Start of Block

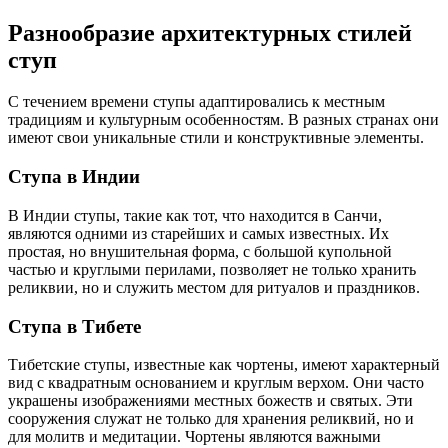
Разнообразие архитектурных стилей
ступ
С течением времени ступы адаптировались к местным
традициям и культурным особенностям. В разных странах они
имеют свои уникальные стили и конструктивные элементы.
Ступа в Индии
В Индии ступы, такие как тот, что находится в Санчи,
являются одними из старейших и самых известных. Их
простая, но внушительная форма, с большой купольной
частью и круглыми перилами, позволяет не только хранить
реликвии, но и служить местом для ритуалов и праздников.
Ступа в Тибете
Тибетские ступы, известные как чортены, имеют характерный
вид с квадратным основанием и круглым верхом. Они часто
украшены изображениями местных божеств и святых. Эти
сооружения служат не только для хранения реликвий, но и
для молитв и медитации. Чортены являются важными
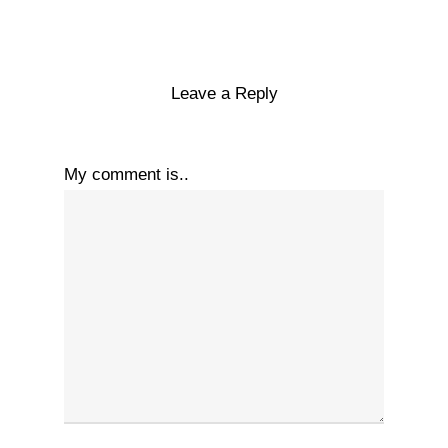
Leave a Reply
My comment is..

End of Block

Task requirements. An exact transcription of the records above is needed, with no pictures included.

Response to this exercise.
Разнообразие архитектурных стилей
ступ
С течением времени ступы адаптировались к местным
традициям и культурным особенностям. В разных странах они
имеют свои уникальные стили и конструктивные элементы.
Ступа в Индии
В Индии ступы, такие как тот, что находится в Санчи,
являются одними из старейших и самых известных. Их
простая, но внушительная форма, с большой купольной
частью и круглыми перилами, позволяет не только хранить
реликвии, но и служить местом для ритуалов и праздников.
Ступа в Тибете
Тибетские ступы, известные как чортены, имеют характерный
вид с квадратным основанием и круглым верхом. Они часто
украшены изображениями местных божеств и святых. Эти
сооружения служат не только для хранения реликвий, но и
для молитв и медитации. Чортены являются важными
Leave a Reply
My comment is..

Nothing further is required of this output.